De acuerdo con lo dicho hasta aquí, evidentemente se va rompiendo el atropocentrismo de la mayoría de los sistemas éticos anteriores, y lo científico-técnico-occidental pasa a ocupar el lugar de una nueva iglesia (dueña de una nueva verdad absoluta: la de la ciencia) y a justificar la ética del no-mal, que es la ética de los que pretenden imponerle a todos los individuos un Bien supuestamente universal.

Al engrandecer la técnica su poder hasta el punto de volverse peligrosa, no ya sólo para el hombre, sino para el resto de “las cosas vivas” (léase “la vida”) la responsabilidad del hombre se extiende de tal manera que, por primera vez, tiene alcance cósmico: la aparición de una ética medioambiental en los últimos años da prueba de ello.

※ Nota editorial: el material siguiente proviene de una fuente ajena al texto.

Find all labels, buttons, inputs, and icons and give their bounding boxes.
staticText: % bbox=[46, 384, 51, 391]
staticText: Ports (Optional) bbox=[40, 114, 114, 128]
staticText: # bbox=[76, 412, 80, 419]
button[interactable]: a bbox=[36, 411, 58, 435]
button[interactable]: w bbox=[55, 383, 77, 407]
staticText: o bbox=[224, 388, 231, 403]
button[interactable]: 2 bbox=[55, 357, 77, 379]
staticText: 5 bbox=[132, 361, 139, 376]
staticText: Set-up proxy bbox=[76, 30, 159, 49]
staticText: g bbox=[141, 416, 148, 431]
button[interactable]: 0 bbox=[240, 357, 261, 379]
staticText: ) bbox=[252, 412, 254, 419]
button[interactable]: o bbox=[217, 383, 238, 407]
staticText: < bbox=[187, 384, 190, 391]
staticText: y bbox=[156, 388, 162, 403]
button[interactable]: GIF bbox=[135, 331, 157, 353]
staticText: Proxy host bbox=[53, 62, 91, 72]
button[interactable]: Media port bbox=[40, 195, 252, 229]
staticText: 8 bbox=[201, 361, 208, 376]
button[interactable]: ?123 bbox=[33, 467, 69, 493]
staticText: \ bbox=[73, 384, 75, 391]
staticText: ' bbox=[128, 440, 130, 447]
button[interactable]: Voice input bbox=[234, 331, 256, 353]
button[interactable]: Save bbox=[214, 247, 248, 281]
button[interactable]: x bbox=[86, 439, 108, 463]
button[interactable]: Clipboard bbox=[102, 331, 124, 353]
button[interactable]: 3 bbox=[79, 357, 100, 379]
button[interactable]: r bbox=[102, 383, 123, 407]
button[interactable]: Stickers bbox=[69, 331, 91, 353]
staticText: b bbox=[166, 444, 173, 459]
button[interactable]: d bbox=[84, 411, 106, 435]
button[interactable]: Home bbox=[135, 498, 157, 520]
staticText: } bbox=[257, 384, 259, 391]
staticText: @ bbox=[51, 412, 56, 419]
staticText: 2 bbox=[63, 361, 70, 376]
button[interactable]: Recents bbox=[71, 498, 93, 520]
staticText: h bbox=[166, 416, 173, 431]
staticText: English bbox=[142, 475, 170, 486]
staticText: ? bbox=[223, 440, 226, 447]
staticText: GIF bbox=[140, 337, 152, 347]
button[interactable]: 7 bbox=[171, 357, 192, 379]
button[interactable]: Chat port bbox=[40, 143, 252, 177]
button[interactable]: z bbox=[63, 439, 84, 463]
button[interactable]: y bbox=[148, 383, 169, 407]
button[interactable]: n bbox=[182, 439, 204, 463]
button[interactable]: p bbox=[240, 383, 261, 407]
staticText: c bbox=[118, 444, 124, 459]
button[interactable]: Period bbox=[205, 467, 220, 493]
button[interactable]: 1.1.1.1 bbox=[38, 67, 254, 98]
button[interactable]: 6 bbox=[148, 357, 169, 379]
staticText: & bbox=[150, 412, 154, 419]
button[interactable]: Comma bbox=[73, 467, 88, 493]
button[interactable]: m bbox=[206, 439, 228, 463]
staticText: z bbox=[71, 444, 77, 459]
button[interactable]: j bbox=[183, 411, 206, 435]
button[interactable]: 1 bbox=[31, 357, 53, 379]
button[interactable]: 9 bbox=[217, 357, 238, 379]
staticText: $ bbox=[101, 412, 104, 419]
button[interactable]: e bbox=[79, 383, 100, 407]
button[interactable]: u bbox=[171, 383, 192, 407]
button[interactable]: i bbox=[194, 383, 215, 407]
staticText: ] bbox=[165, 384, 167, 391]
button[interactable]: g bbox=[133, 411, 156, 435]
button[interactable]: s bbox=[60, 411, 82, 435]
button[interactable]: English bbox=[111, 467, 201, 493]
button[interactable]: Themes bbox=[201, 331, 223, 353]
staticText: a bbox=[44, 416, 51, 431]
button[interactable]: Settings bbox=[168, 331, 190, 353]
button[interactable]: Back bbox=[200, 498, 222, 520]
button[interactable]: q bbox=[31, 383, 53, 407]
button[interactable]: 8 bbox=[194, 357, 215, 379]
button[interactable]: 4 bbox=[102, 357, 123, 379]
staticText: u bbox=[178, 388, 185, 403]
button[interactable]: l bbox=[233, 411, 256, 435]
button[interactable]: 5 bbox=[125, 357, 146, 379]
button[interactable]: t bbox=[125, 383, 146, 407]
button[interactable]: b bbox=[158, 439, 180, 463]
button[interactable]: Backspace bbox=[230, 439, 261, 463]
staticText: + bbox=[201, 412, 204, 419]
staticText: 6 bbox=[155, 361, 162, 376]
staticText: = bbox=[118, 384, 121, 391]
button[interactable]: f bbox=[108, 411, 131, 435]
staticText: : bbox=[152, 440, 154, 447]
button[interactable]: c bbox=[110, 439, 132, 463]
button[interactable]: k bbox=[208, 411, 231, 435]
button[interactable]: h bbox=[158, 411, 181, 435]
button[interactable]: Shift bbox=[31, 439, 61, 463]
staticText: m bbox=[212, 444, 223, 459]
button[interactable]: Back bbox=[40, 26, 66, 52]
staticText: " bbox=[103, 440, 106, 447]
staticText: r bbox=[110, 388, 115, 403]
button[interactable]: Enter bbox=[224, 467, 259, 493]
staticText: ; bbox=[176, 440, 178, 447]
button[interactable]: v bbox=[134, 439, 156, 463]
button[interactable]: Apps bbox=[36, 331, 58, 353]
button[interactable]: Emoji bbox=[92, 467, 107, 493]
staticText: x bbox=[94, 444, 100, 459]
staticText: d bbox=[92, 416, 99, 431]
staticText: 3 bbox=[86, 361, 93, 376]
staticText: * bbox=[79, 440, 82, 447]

“Ambivalencia”, “magnitud” o “poder” son términos claves para entender la dificilísima situación en que ahora está atrapado el hombre de ciencia, sobre todo el hombre de ciencia que, como el médico, debe “trabajar” ya: aquí y ahora; con nosotros, y con alta tecnología. El dilema, para Jonas, es que “Mientras el mal hermano Caín -la bomba- yace encadenado en su cueva, el buen hermano Abel -el pacífico reactor- sigue sin dramatismo depositando su veneno para futuros milenios”(36) Sabemos, además, que el “progreso” desplegado por Occidente no admite dar marcha atrás. La humanidad (que se ha vuelto tan numerosa por “virtud” de la técnica) sólo puede caminar hacia delante, y no puede esperar sino de la misma técnica una solución a sus problemas: pero los supuestos beneficios parecieran ser las verdaderas causas de los males (especialmente de los futuros males), por lo que la última esperanza no sería otra que la sabia administración que el hombre podría hacer de lo técnico. Siempre -claro está- que sea capaz de no dejarse manejar por la máquina y, por lo tanto, de recuperar algo de todo lo que él mismo ha puesto en la técnica.